Over spring break, I had the pleasure of visiting my sister, Emma Bland in Longyearbyen, Svalbard. As much as this trip was supposed to be about catching up with my sister, and messing with the all sky camera at the observatory:

My sister does stuff with radar at the north pole. She also knows when* the all sky camera at the observatory is taking photos

* it's every 20 seconds, so this was not that hard pic.twitter.com/WsrB7BJcc8

— James Bland (@JamesBland_Econ) March 10, 2020

I couldn’t help nerding out with this little story about negative externalities, and a solution to the problem involving street food.

Pre-2019 Longyearbyen

Longyearbyen is a town in the high Arctic. Historically, it has had strategic and coal-mining roots, but this has mostly given way to tourism and research. Temperatures are often way below freezing, and if one is leaving town, one has to take a rifle with them in case there is a polar bear. My sister, Dr. Emma Bland, is a postdoc at the University Center in Svalbard, and when she’s not studying the aurora she spends her time exploring nearby mountains, glaciers, and ice caves by foot, skis, and snowmobile.
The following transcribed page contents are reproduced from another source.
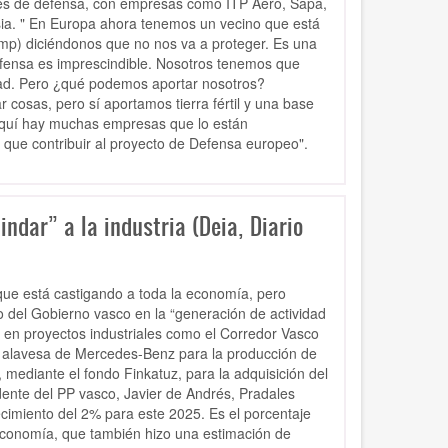
dades de defensa, con empresas como ITP Aero, Sapa,
sia. " En Europa ahora tenemos un vecino que está
ump) diciéndonos que no nos va a proteger. Es una
efensa es imprescindible. Nosotros tenemos que
idad. Pero ¿qué podemos aportar nosotros?
cosas, pero sí aportamos tierra fértil y una base
y aquí hay muchas empresas que lo están
s que contribuir al proyecto de Defensa europeo".
indar” a la industria (Deia, Diario
l que está castigando a toda la economía, pero
o del Gobierno vasco en la “generación de actividad
e en proyectos industriales como el Corredor Vasco
a alavesa de Mercedes-Benz para la producción de
, mediante el fondo Finkatuz, para la adquisición del
dente del PP vasco, Javier de Andrés, Pradales
cimiento del 2% para este 2025. Es el porcentaje
Economía, que también hizo una estimación de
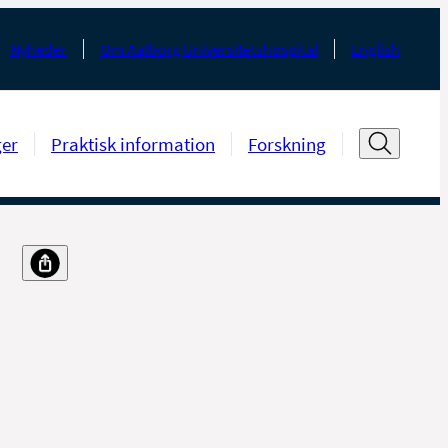
Nyheder
Om Aalborg Universitetshospital
English
ger
Praktisk information
Forskning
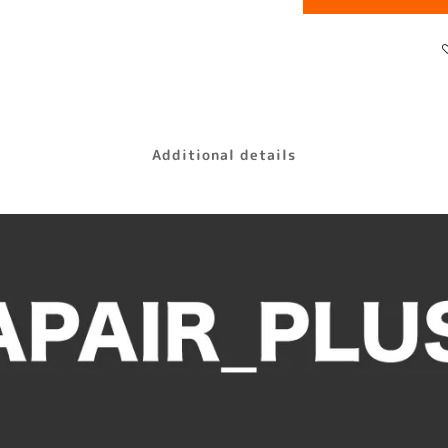
Additional details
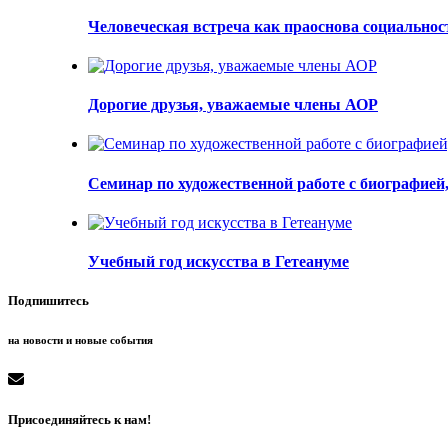
Человеческая встреча как праоснова социальнос
Дорогие друзья, уважаемые члены АОР
Семинар по художественной работе с биографией
Учебный год искусства в Гетеануме
Подпишитесь
на новости и новые события
Присоединяйтесь к нам!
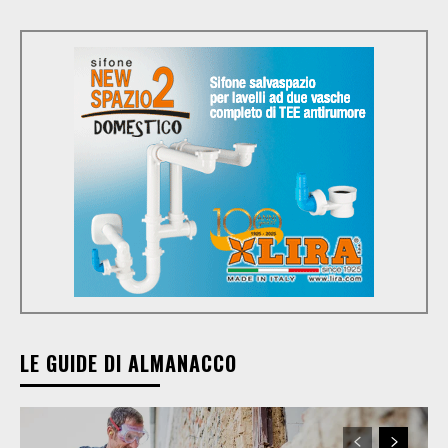
LE GUIDE DI ALMANACCO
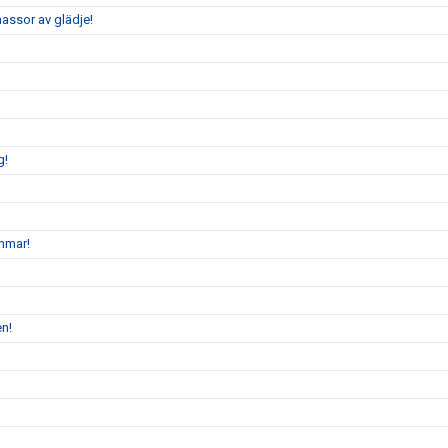
assor av glädje!
g!
mmar!
en!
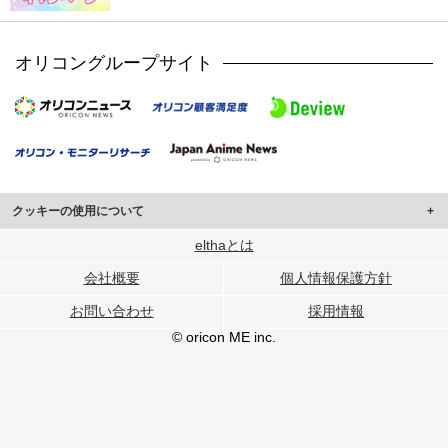
オリコングループサイト
クッキーの使用について
このサイトでは Cookie を使用して、ユーザーに合わせたコンテンツや広告の
elthaとは
表示、ソーシャル メディア機能の提供、広告の表示回数やクリック数の測定を
会社概要
個人情報保護方針
行っています。
また、ユーザーによるサイトの利用状況についても情報を収集し、ソーシャル
お問い合わせ
採用情報
メディアや広告配信、データ解析の各パートナーに提供しています。
各パートナーは、この情報とユーザーが各パートナーに提供した他の情報や、
© oricon ME inc.
ユーザーが各パートナーのサービスを使用したときに収集した他の情報を組み
合わせて使用することがあります。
Despite its remote location, the tourism industry ensures that Longyearbyen has a vibrant restaurant and bar scene. As such, it is not uncommon for people to be walking home from a merry evening on the town in the wee hours of the morning. What does one frequently crave after a walk home from the pub? Well, this can be somewhat location-dependent. For example, in my hometown of Melbourne, it is traditional to satisfy one’s late-night cravings with a kebab:

However, it turns out that less-than-sober Norwegians’ tastes are more geared towards “Italian” food, so the aforementioned ambulations to one’s domicile are more likely accompanied by a pizza. In fact, given that there are no pizza places open during customary post-drinking times, these pizzas are most likely frozen pizzas, cooked in the comfort of one’s own home.

This is where things start to become a bit dangerous. A frozen pizza takes some time to cook, and since our merry protagonist is getting a bit drowsy by this point in the evening, it is not uncommon for people to fall asleep before the pizza is ready, and then get woken up by the fire department when the pizza is a bit on the well-done side of charred and smoking.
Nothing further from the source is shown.